The scariest thing about Halloween is…

It’s Halloween, and that’s scary – it means stocking up on sweets, ready for kids in ghost masks knocking at the door. An American tradition unheard of in New Zealand when I was a kid myself…but now…sigh…

Yes, like a geeky Tolkien fan I had to pose in the entrance, such as it was - you could circle it, just like the door Aslan made to get rid of the Telmarines in .Prince Caspian'.
Yes, like a geeky Tolkien fanboy I had to pose in the entrance of last year’s Hobbit Artisan Market in central Wellington’.

My wife refuses to let me help them make responsible food choices by giving them broccoli. Even if the parent who’s with them is nodding frantically.

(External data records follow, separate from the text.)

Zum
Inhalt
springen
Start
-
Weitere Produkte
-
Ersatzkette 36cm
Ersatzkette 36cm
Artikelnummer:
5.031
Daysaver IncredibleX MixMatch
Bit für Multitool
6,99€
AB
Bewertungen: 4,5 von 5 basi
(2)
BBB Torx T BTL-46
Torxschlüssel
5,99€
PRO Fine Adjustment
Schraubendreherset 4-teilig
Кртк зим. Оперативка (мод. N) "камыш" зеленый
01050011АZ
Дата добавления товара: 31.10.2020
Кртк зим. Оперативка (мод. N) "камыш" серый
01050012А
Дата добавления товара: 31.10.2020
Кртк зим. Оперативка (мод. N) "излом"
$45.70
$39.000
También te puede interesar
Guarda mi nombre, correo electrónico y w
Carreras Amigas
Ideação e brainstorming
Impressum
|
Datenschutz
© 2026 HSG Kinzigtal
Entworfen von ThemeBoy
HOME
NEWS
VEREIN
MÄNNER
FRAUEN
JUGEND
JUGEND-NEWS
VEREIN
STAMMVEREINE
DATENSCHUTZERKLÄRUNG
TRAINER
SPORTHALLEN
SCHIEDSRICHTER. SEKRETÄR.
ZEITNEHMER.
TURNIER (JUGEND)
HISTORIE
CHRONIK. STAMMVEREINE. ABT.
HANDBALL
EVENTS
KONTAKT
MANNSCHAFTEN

The idea of All Hallow’s Eve in which the ghoulies and ghosties come out to play before All Saints Day can apparently be traced to Celtic Christianity,  and may have pre-Christian antecedent, though these days the imagery is framed more by the horror and sci-fi movies we watch and love. As a teenager I used to soak up everything that was going – King Kong, science fiction double features, the lot. My favourites – some still on the cinema circuit then – were from Hammer, a Brit company whose low-budget ethos encapsulated the spirit of Frank Zappa’s ‘Cheepnis’.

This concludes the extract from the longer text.